§ DATASET CONTENT:
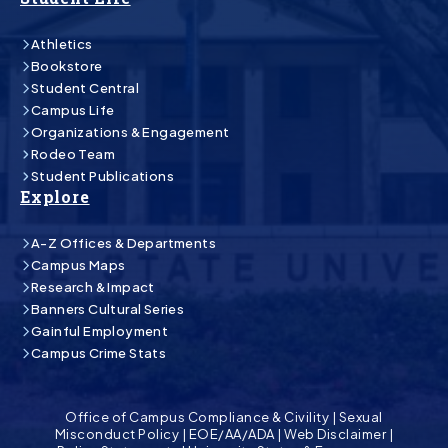
Athletics
Bookstore
Student Central
Campus Life
Organizations & Engagement
Rodeo Team
Student Publications
Explore
A-Z Offices & Departments
Campus Maps
Research & Impact
Banners Cultural Series
Gainful Employment
Campus Crime Stats
Office of Campus Compliance & Civility
|
Sexual
Misconduct Policy
|
EOE/AA/ADA
|
Web Disclaimer
|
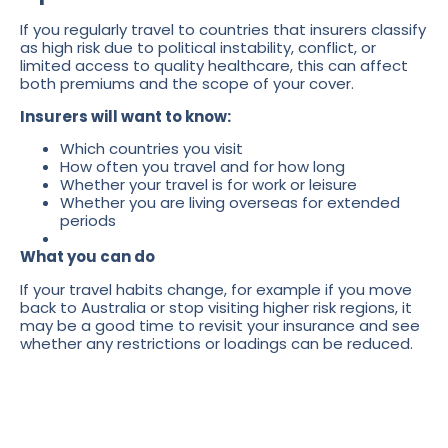
If you regularly travel to countries that insurers classify
as high risk due to political instability, conflict, or
limited access to quality healthcare, this can affect
both premiums and the scope of your cover.
Insurers will want to know:
Which countries you visit
How often you travel and for how long
Whether your travel is for work or leisure
Whether you are living overseas for extended
periods
What you can do
If your travel habits change, for example if you move
back to Australia or stop visiting higher risk regions, it
may be a good time to revisit your insurance and see
whether any restrictions or loadings can be reduced.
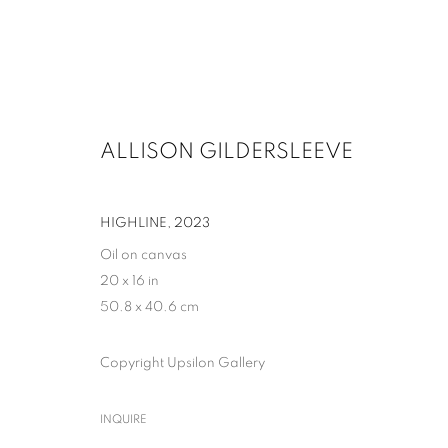
ALLISON GILDERSLEEVE
HIGHLINE
,
2023
Oil on canvas
20 x 16 in
50.8 x 40.6 cm
Copyright Upsilon Gallery
INQUIRE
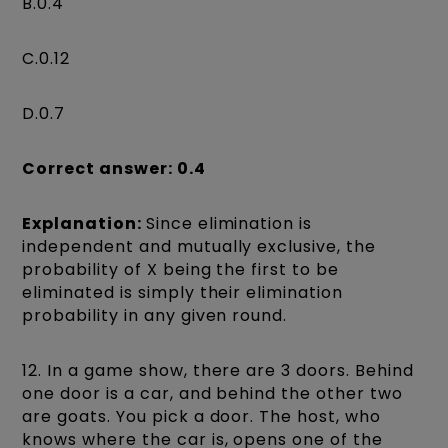
B.0.4
C.0.12
D.0.7
Correct answer: 0.4
Explanation:
Since elimination is
independent and mutually exclusive, the
probability of X being the first to be
eliminated is simply their elimination
probability in any given round.
12. In a game show, there are 3 doors. Behind
one door is a car, and behind the other two
are goats. You pick a door. The host, who
knows where the car is, opens one of the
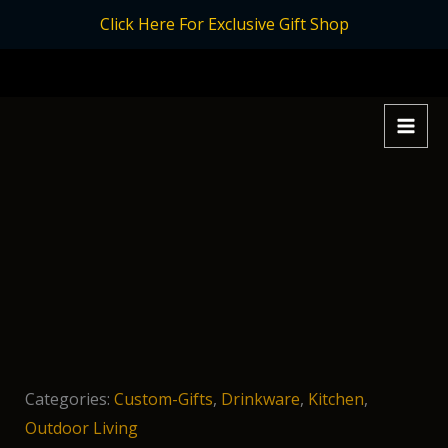
Skip
Click Here For Exclusive Gift Shop
to
content
Categories:
Custom-Gifts
,
Drinkware
,
Kitchen
,
Outdoor Living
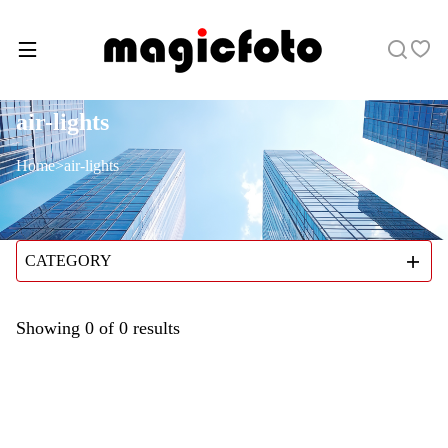
air-lights
Home
>
air-lights
CATEGORY
Showing
0
of
0
results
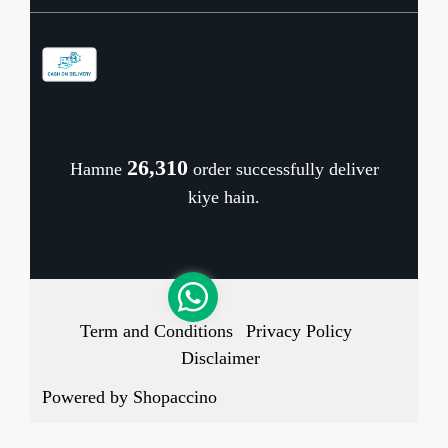
Contact
Store Locator
Blog
Shipping Policy
Refund Policy
26,391
Hamne
order successfully deliver
Cancellation Policy
kiye hain.
Track Order
Term and Conditions
Privacy Policy
Disclaimer
Powered by
Shopaccino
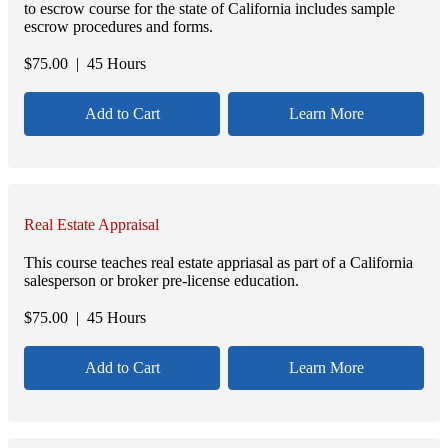
to escrow course for the state of California includes sample
escrow procedures and forms.
$
75.00
| 45 Hours
Add to Cart
Learn More
Real Estate Appraisal
This course teaches real estate appriasal as part of a California
salesperson or broker pre-license education.
$
75.00
| 45 Hours
Add to Cart
Learn More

§ INSTRUCTIONS TO FOLLOW: Reproduce, word for word, every line from the start of the records down to and including the line with "Whether your travel is for work or leisure"; skip the pictures.

§ RESPONSE AREA:
Athletics
Bookstore
Student Central
Campus Life
Organizations & Engagement
Rodeo Team
Student Publications
Explore
A-Z Offices & Departments
Campus Maps
Research & Impact
Banners Cultural Series
Gainful Employment
Campus Crime Stats
Office of Campus Compliance & Civility
|
Sexual
Misconduct Policy
|
EOE/AA/ADA
|
Web Disclaimer
|
If you regularly travel to countries that insurers classify
as high risk due to political instability, conflict, or
limited access to quality healthcare, this can affect
both premiums and the scope of your cover.
Insurers will want to know:
Which countries you visit
How often you travel and for how long
Whether your travel is for work or leisure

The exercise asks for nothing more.